# Change name on Escritura



## GerryJK (Nov 30, 2009)

My husband has recently died. I have been told by the Bank to have the Escritura put into my name. At present it is in joint names.

Will there been taxes to pay? Does anyone have an idea of how much this will cost.


----------



## snikpoh (Nov 19, 2007)

GerryJK said:


> My husband has recently died. I have been told by the Bank to have the Escritura put into my name. At present it is in joint names.
> 
> Will there been taxes to pay? Does anyone have an idea of how much this will cost.


Sorry to hear of your loss.

Yes, unfortunately there will (possibly) be succession tax (IHT) to pay as you are, in effect, inheriting his half of the property.

Did he have a will here in Spain? Did he have a UK will? Have you been to see an abogado?


----------



## Lynn R (Feb 21, 2014)

Sorry to hear of your bereavement.

The question of whether IHT will be due depends on several things. Firstly, which region of Spain your house is in. Different regions give different allowances against IHT.

Secondly, is the house your habitual residence or a holiday home? The allowances can only be claimed on a habitual residence.

Thirdly, how long have you owned the house? In Andalucia, for example, you need to have owned the house for at least 3 years as the habitual residence in order to qualify for the regional allowance against IHT.

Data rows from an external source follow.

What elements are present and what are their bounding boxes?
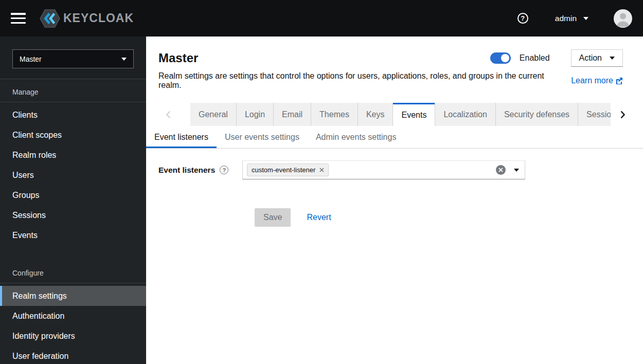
- sidebar-item-authentication[interactable]: Authentication: [0, 306, 146, 326]
- sidebar: Master Manage Clients Client scopes Real…: [0, 37, 146, 364]
- realm-description: Realm settings are settings that control…: [158, 71, 563, 90]
- realm-selector-section: Master: [0, 37, 146, 79]
- sidebar-item-clients[interactable]: Clients: [0, 105, 146, 125]
- tab-general[interactable]: General: [190, 103, 237, 126]
- realm-settings-tabs: General Login Email Themes Keys Events L…: [146, 103, 643, 126]
- tab-email[interactable]: Email: [274, 103, 311, 126]
- tab-sessions[interactable]: Sessions: [578, 103, 611, 126]
- sidebar-item-identity-providers[interactable]: Identity providers: [0, 326, 146, 346]
- subtab-user-events-settings[interactable]: User events settings: [217, 126, 308, 148]
- help-icon[interactable]: [517, 13, 528, 24]
- sidebar-item-client-scopes[interactable]: Client scopes: [0, 125, 146, 145]
- nav-group-manage: Manage Clients Client scopes Realm roles…: [0, 79, 146, 245]
- chevron-down-icon: [610, 57, 615, 60]
- person-icon: [614, 9, 632, 28]
- sidebar-item-user-federation[interactable]: User federation: [0, 346, 146, 364]
- events-subtabs: Event listeners User events settings Adm…: [146, 126, 643, 149]
- enabled-label: Enabled: [520, 53, 550, 63]
- keycloak-hexagon-icon: [39, 9, 61, 28]
- keycloak-logo[interactable]: KEYCLOAK: [39, 9, 134, 28]
- tab-security-defenses[interactable]: Security defenses: [496, 103, 578, 126]
- chevron-down-icon: [583, 17, 588, 20]
- realm-selector-value: Master: [20, 55, 42, 63]
- chevron-right-icon: [620, 111, 625, 119]
- sidebar-item-sessions[interactable]: Sessions: [0, 205, 146, 225]
- learn-more-link[interactable]: Learn more: [571, 76, 623, 85]
- chip-custom-event-listener: custom-event-listener: [247, 163, 329, 176]
- tabs-scroll-right-button[interactable]: [611, 103, 634, 126]
- enabled-toggle[interactable]: [490, 52, 511, 64]
- external-link-icon: [616, 77, 623, 84]
- avatar[interactable]: [614, 9, 632, 28]
- sidebar-item-realm-settings[interactable]: Realm settings: [0, 286, 146, 306]
- sidebar-item-realm-roles[interactable]: Realm roles: [0, 145, 146, 165]
- user-dropdown[interactable]: admin: [555, 14, 588, 23]
- brand-text: KEYCLOAK: [63, 11, 134, 25]
- action-dropdown-button[interactable]: Action: [571, 49, 623, 67]
- clear-all-icon[interactable]: [496, 165, 506, 175]
- chevron-left-icon: [166, 111, 171, 119]
- subtab-admin-events-settings[interactable]: Admin events settings: [308, 126, 405, 148]
- nav-group-title: Configure: [0, 260, 146, 283]
- sidebar-item-events[interactable]: Events: [0, 225, 146, 245]
- nav-group-configure: Configure Realm settings Authentication …: [0, 260, 146, 364]
- masthead: KEYCLOAK admin: [0, 0, 643, 37]
- tab-login[interactable]: Login: [237, 103, 274, 126]
- tab-events[interactable]: Events: [393, 103, 435, 126]
- event-listeners-label: Event listeners: [158, 166, 215, 175]
- page-title: Master: [158, 51, 198, 65]
- main-content: Master Enabled Action Realm settings are…: [146, 37, 643, 364]
- chevron-down-icon: [121, 58, 127, 61]
- sidebar-item-groups[interactable]: Groups: [0, 185, 146, 205]
- hamburger-menu-icon[interactable]: [11, 13, 26, 24]
- tab-localization[interactable]: Localization: [435, 103, 496, 126]
- realm-selector-dropdown[interactable]: Master: [12, 49, 134, 68]
- username: admin: [555, 14, 577, 23]
- event-listeners-multiselect-input[interactable]: custom-event-listener: [242, 160, 525, 179]
- sidebar-item-users[interactable]: Users: [0, 165, 146, 185]
- question-circle-icon[interactable]: [220, 166, 228, 174]
- revert-button[interactable]: Revert: [307, 213, 331, 222]
- tabs-scroll-left-button[interactable]: [146, 103, 190, 126]
- nav-group-title: Manage: [0, 79, 146, 102]
- save-button[interactable]: Save: [255, 208, 291, 227]
- select-caret-icon[interactable]: [514, 169, 519, 172]
- tab-themes[interactable]: Themes: [311, 103, 358, 126]
- subtab-event-listeners[interactable]: Event listeners: [146, 126, 217, 148]
- remove-chip-icon[interactable]: [319, 168, 324, 172]
- tab-keys[interactable]: Keys: [358, 103, 394, 126]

It will be in your interest to get this sorted out quickly as if Hacienda is not notified of the death, and any tax due paid within six months of the date of death, there would be additional penalties for late payment. You would need to consult an abogado who will calculate whether there is any tax due, complete the necessary paperwork for Hacienda and once any tax is paid, draw up an Escritura de Herencia (deed of inheritance) and have it notarised.


----------